Transfer Learning: how to quickly train a neural network on your data

    Machine learning becomes more accessible, there are more opportunities to apply this technology using “ready-made components”. For example, Transfer Learning allows you to use the experience gained in solving one task to solve another, similar problem. The neural network is first trained on a large amount of data, then on the target set.

    Food recognition

    In this article I will explain how to use the Transfer Learning method using the example of image recognition with food. I will talk about other machine learning tools at the workshop “Machine Learning and Neural Networks for Developers” .

    If we are faced with the problem of image recognition, you can use a ready-made service. However, if you need to train a model on your own data set, you will have to do it yourself.

    For such typical tasks as image classification, you can use a ready-made architecture (AlexNet, VGG, Inception, ResNet, etc.) and train the neural network on your data. Implementations of such networks using various frameworks already exist, so at this stage you can use one of them as a black box, without delving deeply into the principle of its operation.

    However, deep neural networks are demanding large amounts of data for convergence learning. And often in our particular task there is not enough data to train all layers of the neural network well. Transfer Learning solves this problem.

    Transfer Learning for image classification


    Neural networks that are used for classification, as a rule, contain Noutput neurons in the last layer, where Nis the number of classes. Such an output vector is treated as a set of probabilities of belonging to a class. In our food image recognition task, the number of classes may differ from that in the original dataset. In this case, we will have to completely throw out this last layer and put a new one, with the necessary number of output neurons.

    Transfer learning

    Often at the end of the classification networks a fully connected layer is used. Since we have replaced this layer, it will no longer be possible to use pre-trained weights for it. You have to train him from scratch, initializing his weights with random values. We load the weights for all other layers from the pre-trained snapshot.

    There are various strategies for the additional training of the model.

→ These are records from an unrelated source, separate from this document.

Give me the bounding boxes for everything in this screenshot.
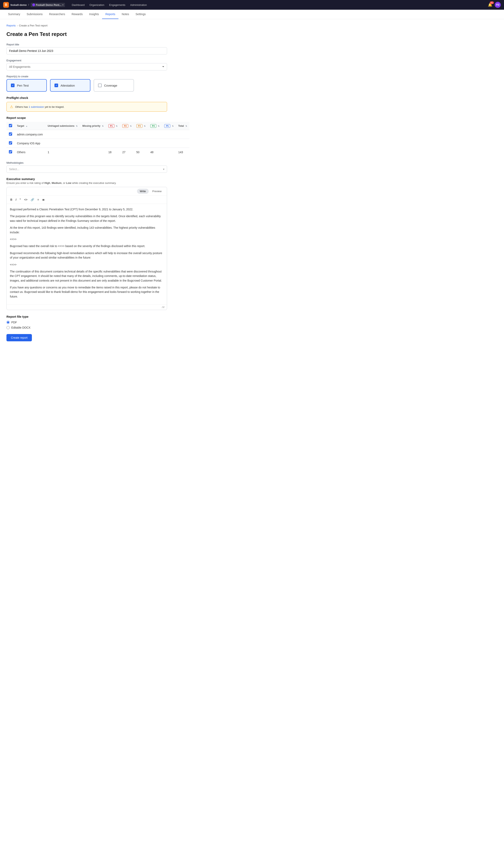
notif-count: 41 [490, 1, 494, 4]
subnav-insights[interactable]: Insights [86, 10, 102, 19]
row2-p3 [134, 139, 148, 148]
th-total: Total ⇅ [176, 122, 190, 130]
report-types-group: Report(s) to create ✓ Pen Test ✓ Attesta… [6, 75, 167, 92]
top-nav-links: Dashboard Organization Engagements Admin… [70, 2, 149, 8]
top-nav-right: 🔔 41 FD [488, 2, 501, 8]
format-italic-button[interactable]: I [14, 197, 18, 202]
pen-test-checkbox: ✓ [11, 84, 15, 87]
report-title-group: Report title [6, 43, 167, 54]
p5-sort-icon: ⇅ [172, 125, 174, 127]
preflight-warning: ⚠ Others has 1 submission yet to be tria… [6, 102, 167, 112]
exec-summary-group: Executive summary Ensure you enter a ris… [6, 177, 167, 310]
warning-text-pre: Others has [15, 105, 29, 108]
file-type-docx[interactable]: Editable DOCX [6, 326, 167, 329]
form-actions: Create report [6, 334, 167, 341]
report-type-pen-test[interactable]: ✓ Pen Test [6, 79, 47, 92]
row3-checkbox[interactable] [9, 150, 12, 154]
subnav-reports[interactable]: Reports [102, 10, 119, 19]
row1-missing-priority [80, 130, 106, 139]
notifications-button[interactable]: 🔔 41 [488, 3, 492, 7]
nav-organization[interactable]: Organization [87, 2, 106, 8]
row2-p4 [148, 139, 162, 148]
pdf-radio[interactable] [6, 321, 10, 324]
report-scope-group: Report scope Target ▲ Untriaged submissi… [6, 116, 167, 156]
th-total-label: Total [178, 125, 184, 127]
brand-separator: / [28, 3, 29, 6]
docx-label: Editable DOCX [11, 326, 31, 329]
methodologies-dropdown[interactable]: Select... ▾ [6, 165, 167, 173]
methodologies-label: Methodologies [6, 161, 167, 164]
p3-badge: P3 [137, 124, 142, 128]
format-bold-button[interactable]: B [9, 197, 14, 202]
report-type-coverage[interactable]: Coverage [94, 79, 134, 92]
row3-p2: 27 [120, 148, 134, 157]
p5-badge: P5 [164, 124, 170, 128]
engagement-select[interactable]: All Engagements [6, 63, 167, 70]
nav-engagements[interactable]: Engagements [107, 2, 127, 8]
program-chevron-icon: ▾ [62, 4, 64, 6]
editor-footer: ↓M [7, 304, 167, 310]
warning-link[interactable]: 1 submission [29, 105, 44, 108]
page-content: Reports › Create a Pen Test report Creat… [0, 19, 174, 346]
row2-checkbox[interactable] [9, 141, 12, 144]
select-all-checkbox[interactable] [9, 124, 12, 127]
subnav-settings[interactable]: Settings [132, 10, 149, 19]
report-type-attestation[interactable]: ✓ Attestation [50, 79, 90, 92]
format-code-button[interactable]: <> [23, 197, 29, 202]
editor-body[interactable]: Bugcrowd performed a Classic Penetration… [7, 204, 167, 304]
row1-total [176, 130, 190, 139]
row3-p1: 18 [106, 148, 120, 157]
breadcrumb-current: Create a Pen Test report [19, 24, 48, 27]
editor-para-2: The purpose of this program was to ident… [10, 214, 164, 223]
preflight-label: Preflight check [6, 96, 167, 100]
nav-dashboard[interactable]: Dashboard [70, 2, 87, 8]
engagement-group: Engagement All Engagements [6, 59, 167, 70]
editor-para-8: The continuation of this document contai… [10, 269, 164, 283]
subnav-notes[interactable]: Notes [119, 10, 132, 19]
methodologies-chevron-icon: ▾ [163, 167, 164, 171]
p3-sort-icon: ⇅ [144, 125, 145, 127]
row3-checkbox-cell [6, 148, 15, 157]
user-avatar[interactable]: FD [495, 2, 501, 8]
total-sort-icon: ⇅ [185, 125, 187, 127]
row2-total [176, 139, 190, 148]
methodologies-group: Methodologies Select... ▾ [6, 161, 167, 173]
editor-para-6: Bugcrowd recommends the following high-l… [10, 251, 164, 260]
exec-hint-suffix: while creating the executive summary. [71, 181, 116, 184]
row2-checkbox-cell [6, 139, 15, 148]
format-list-button[interactable]: ≡ [36, 197, 40, 202]
subnav-rewards[interactable]: Rewards [68, 10, 86, 19]
p1-badge: P1 [108, 124, 114, 128]
editor-format-bar: B I " <> 🔗 ≡ ≣ [7, 196, 167, 204]
program-selector[interactable]: Feskafi Demo Pent... ▾ [31, 3, 65, 7]
breadcrumb-reports-link[interactable]: Reports [6, 24, 16, 27]
subnav-submissions[interactable]: Submissions [23, 10, 46, 19]
th-p5: P5 ⇅ [162, 122, 176, 130]
th-p2: P2 ⇅ [120, 122, 134, 130]
format-quote-button[interactable]: " [18, 197, 22, 202]
row1-p3 [134, 130, 148, 139]
report-title-input[interactable] [6, 47, 167, 54]
breadcrumb: Reports › Create a Pen Test report [6, 24, 167, 27]
row1-p1 [106, 130, 120, 139]
brand[interactable]: B feskafi-demo / Feskafi Demo Pent... ▾ [3, 2, 65, 8]
exec-hint-high: High [44, 181, 50, 184]
row1-checkbox[interactable] [9, 132, 12, 136]
docx-radio[interactable] [6, 326, 10, 329]
coverage-label: Coverage [104, 84, 117, 87]
row3-p4: 48 [148, 148, 162, 157]
subnav-summary[interactable]: Summary [5, 10, 23, 19]
methodologies-placeholder: Select... [9, 167, 19, 171]
subnav-researchers[interactable]: Researchers [46, 10, 68, 19]
th-untriaged-label: Untriaged submissions [48, 125, 74, 127]
warning-text: Others has 1 submission yet to be triage… [15, 105, 65, 108]
editor-preview-tab[interactable]: Preview [149, 189, 164, 194]
methodologies-select-wrapper: Select... ▾ [6, 165, 167, 173]
create-report-button[interactable]: Create report [6, 334, 32, 341]
editor-write-tab[interactable]: Write [137, 189, 149, 194]
format-link-button[interactable]: 🔗 [30, 197, 35, 202]
file-type-pdf[interactable]: PDF [6, 321, 167, 324]
untriaged-sort-icon: ⇅ [76, 125, 77, 127]
nav-administration[interactable]: Administration [128, 2, 149, 8]
format-ordered-list-button[interactable]: ≣ [41, 197, 46, 202]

We will use the following: we will train the entire network from end to end ( end-to-end ), and we will not fix the pre-trained weights to give them a little correction and adjust to our data. This process is called fine tuning .

    Structural components


    To solve the problem, we need the following components:

    1. Description of the neural network model
    2. Pipeline training
    3. Inference pipeline
    4. Pre-learned weights for this model
    5. Training and Validation Data

    Components

    In our example, the components (1), (2) and (3) I will take from my own repository , which contains the most lightweight code - if you wish, you can easily figure it out. Our example will be implemented on the popular TensorFlow framework . The pre-learned weights (4), suitable for the chosen framework, can be found if they correspond to one of the classical architectures. As a dataset (5) for the demonstration I will take Food-101 .

    Model


    As a model, we use the classic neural network VGG (more precisely, VGG19 ). Despite some shortcomings, this model shows a fairly high quality. In addition, it is easy to analyze. On TensorFlow Slim, the description of the model looks quite compact:

    import tensorflow as tf
    import tensorflow.contrib.slim as slim
    defvgg_19(inputs,
               num_classes,
               is_training,
               scope='vgg_19',
               weight_decay=0.0005):with slim.arg_scope([slim.conv2d],
                    activation_fn=tf.nn.relu,
                    weights_regularizer=slim.l2_regularizer(weight_decay),
                    biases_initializer=tf.zeros_initializer(),
                    padding='SAME'):
            with tf.variable_scope(scope, 'vgg_19', [inputs]):
                net = slim.repeat(inputs, 2, slim.conv2d, 64, [3, 3], scope='conv1')
                net = slim.max_pool2d(net, [2, 2], scope='pool1')
                net = slim.repeat(net, 2, slim.conv2d, 128, [3, 3], scope='conv2')
                net = slim.max_pool2d(net, [2, 2], scope='pool2')
                net = slim.repeat(net, 4, slim.conv2d, 256, [3, 3], scope='conv3')
                net = slim.max_pool2d(net, [2, 2], scope='pool3')
                net = slim.repeat(net, 4, slim.conv2d, 512, [3, 3], scope='conv4')
                net = slim.max_pool2d(net, [2, 2], scope='pool4')
                net = slim.repeat(net, 4, slim.conv2d, 512, [3, 3], scope='conv5')
                net = slim.max_pool2d(net, [2, 2], scope='pool5')
                # Use conv2d instead of fully_connected layers
                net = slim.conv2d(net, 4096, [7, 7], padding='VALID', scope='fc6')
                net = slim.dropout(net, 0.5, is_training=is_training, scope='drop6')
                net = slim.conv2d(net, 4096, [1, 1], scope='fc7')
                net = slim.dropout(net, 0.5, is_training=is_training, scope='drop7')
                net = slim.conv2d(net, num_classes, [1, 1], scope='fc8',
                    activation_fn=None)
                net = tf.squeeze(net, [1, 2], name='fc8/squeezed')
        return net
    

    Weights for VGG19, trained on ImageNet and compatible with TensorFlow, will be downloaded from the repository to GitHub from the section Pre-trained Models .

    mkdir data && cd data
    wget http://download.tensorflow.org/models/vgg_19_2016_08_28.tar.gz
    tar -xzf vgg_19_2016_08_28.tar.gz
    

    Dataset


    As a training and validation sample, we will use the public dataset Food-101 , which contains more than 100 thousand images of food, divided into 101 categories.

    Food-101 dataset

    Download and unpack datacat:

    cd data
    wget http://data.vision.ee.ethz.ch/cvl/food-101.tar.gz
    tar -xzf food-101.tar.gz
    

    The data pipeline in our training is designed so that we need to parse the following from the dataset:

    1. List of classes (categories)
    2. Training kit: a list of paths to pictures and a list of correct answers
    3. Validation set: list of paths to pictures and list of correct answers

    If yours, then the train and validation sets need to be broken independently. In Food-101 such a partition is already there, and this information is stored in a directory meta.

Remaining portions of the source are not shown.